Sound Forge Alchemy

Home > Architecture > Tech Stack

Tech Stack

Table of Contents


Backend (Elixir/OTP)

Technology Version Purpose
Elixir ~> 1.15 Application language
OTP (Erlang/BEAM) 26+ Concurrency, fault tolerance, supervision trees
Phoenix ~> 1.8.3 Web framework
Phoenix LiveView ~> 1.1.0 Real-time UI without JavaScript SPA
Bandit ~> 1.5 HTTP server (replaces Cowboy)
Ecto ~> 3.13 Database ORM and migrations
Oban ~> 2.18 Background job processing
Req ~> 0.5 HTTP client (Spotify API, lalal.ai, LLM providers)
Cloak.Ecto ~> 1.3 At-rest encryption (API keys, OAuth tokens)
Midiex ~> 0.6 MIDI device interface
Swoosh ~> 1.16 Transactional email
Gettext ~> 1.0 Internationalization
Jason ~> 1.2 JSON encoding/decoding
dns_cluster ~> 0.2.0 Distributed Erlang node clustering
bcrypt_elixir ~> 3.0 Password hashing

Application Version

mix.exs reports version: "4.1.0" (internal tracking; releases are tagged separately — see CHANGELOG.md for v4.4.0).

Why Phoenix 1.8

Phoenix 1.8 introduces colocated JS hooks (:type={Phoenix.LiveView.ColocatedHook}), a new Tailwind v4 CSS pipeline, and improved phx.gen.auth with scope-based authentication. SFA uses all three.
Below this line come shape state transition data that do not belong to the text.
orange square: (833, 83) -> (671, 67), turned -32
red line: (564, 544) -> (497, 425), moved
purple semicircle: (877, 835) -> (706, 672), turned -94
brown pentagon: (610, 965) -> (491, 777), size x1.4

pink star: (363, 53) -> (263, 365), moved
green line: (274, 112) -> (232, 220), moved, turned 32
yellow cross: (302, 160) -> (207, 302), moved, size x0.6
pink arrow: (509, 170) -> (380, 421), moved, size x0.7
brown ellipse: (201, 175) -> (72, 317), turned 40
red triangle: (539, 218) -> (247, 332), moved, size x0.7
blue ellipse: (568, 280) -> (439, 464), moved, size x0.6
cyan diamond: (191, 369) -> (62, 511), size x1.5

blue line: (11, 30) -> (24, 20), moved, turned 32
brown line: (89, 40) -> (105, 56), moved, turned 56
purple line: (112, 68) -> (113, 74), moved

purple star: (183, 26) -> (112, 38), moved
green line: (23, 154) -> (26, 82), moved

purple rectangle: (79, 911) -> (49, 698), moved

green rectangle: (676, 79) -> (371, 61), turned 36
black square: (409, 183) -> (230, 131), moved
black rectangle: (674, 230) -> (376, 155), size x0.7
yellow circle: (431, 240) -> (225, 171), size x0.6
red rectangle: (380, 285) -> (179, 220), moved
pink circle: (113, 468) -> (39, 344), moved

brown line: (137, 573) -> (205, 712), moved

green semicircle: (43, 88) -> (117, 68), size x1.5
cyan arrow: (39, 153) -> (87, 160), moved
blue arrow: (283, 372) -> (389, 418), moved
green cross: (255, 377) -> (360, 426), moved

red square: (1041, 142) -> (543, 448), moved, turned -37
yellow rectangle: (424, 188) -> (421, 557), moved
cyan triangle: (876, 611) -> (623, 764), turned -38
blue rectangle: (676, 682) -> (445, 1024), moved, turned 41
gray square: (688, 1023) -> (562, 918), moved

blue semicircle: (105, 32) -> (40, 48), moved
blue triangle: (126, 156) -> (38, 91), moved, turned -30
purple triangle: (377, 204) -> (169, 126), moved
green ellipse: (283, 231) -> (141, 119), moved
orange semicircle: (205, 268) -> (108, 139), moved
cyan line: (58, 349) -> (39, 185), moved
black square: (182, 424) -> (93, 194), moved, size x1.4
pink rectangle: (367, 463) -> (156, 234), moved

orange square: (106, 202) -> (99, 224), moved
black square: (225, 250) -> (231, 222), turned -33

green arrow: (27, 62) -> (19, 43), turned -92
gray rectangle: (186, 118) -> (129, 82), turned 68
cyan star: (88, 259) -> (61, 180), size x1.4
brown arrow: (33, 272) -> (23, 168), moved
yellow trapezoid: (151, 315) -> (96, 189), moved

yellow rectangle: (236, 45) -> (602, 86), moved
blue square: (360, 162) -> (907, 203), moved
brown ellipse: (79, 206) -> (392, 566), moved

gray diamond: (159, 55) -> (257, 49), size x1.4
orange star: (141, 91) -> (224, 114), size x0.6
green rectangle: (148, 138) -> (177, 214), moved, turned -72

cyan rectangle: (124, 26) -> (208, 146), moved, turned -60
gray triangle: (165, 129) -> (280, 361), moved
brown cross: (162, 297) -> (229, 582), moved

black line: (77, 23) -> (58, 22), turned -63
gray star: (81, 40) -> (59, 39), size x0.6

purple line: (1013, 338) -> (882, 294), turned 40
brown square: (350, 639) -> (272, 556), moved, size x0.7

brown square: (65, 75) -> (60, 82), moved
Why Oban (Not Redis + BullMQ)

The TypeScript predecessor used BullMQ on Redis. Oban provides equivalent functionality using the existing PostgreSQL database:

  • Jobs inserted in the same transaction as their domain records — no orphans
  • LISTEN/NOTIFY for real-time dispatch (no polling)
  • Configurable per-queue concurrency: download: 3, processing: 2, analysis: 2
  • Built-in retry with configurable max_attempts

Why Erlang Ports (Not NIFs)

Demucs (PyTorch) and librosa (NumPy/SciPy) are mature Python libraries with no Elixir equivalents. Ports run them as supervised OS processes:

  • A Python crash cannot take down the BEAM VM
  • Long-running operations (seconds to minutes) — unsuitable as NIFs
  • No HTTP overhead — communication over OS pipes (stdin/stdout) using newline-delimited JSON

Frontend (Phoenix Templates)

Technology Version Purpose
Phoenix HEEx 1.8 Server-rendered HTML templates
Tailwind CSS v4 Utility-first CSS (no tailwind.config.js in v4)
daisyUI 4.x Component library base
esbuild ~> 0.10 JavaScript bundling
D3.js 7.x Audio analysis visualizations
Heroicons v2.2.0 SVG icon system (GitHub sparse checkout)

D3.js Hooks

Five Phoenix JS hooks render audio analysis data as interactive SVG charts. Registered in assets/js/app.js:

Hook Name Visualization Data Source
AnalysisRadar Spider/radar chart of feature scores analysis_results.features
AnalysisChroma 12-bin chromagram (pitch class energy) analysis_results.features.chroma
AnalysisBeats Beat grid timeline analysis_results.features.beats
AnalysisMFCC MFCC coefficient heatmap analysis_results.features.mfcc
AnalysisSpectral Spectral centroid + rolloff line chart analysis_results.spectral_centroid/rolloff

Audio Processing (Python)

Python version: 3.11.7 (pinned in .tool-versions)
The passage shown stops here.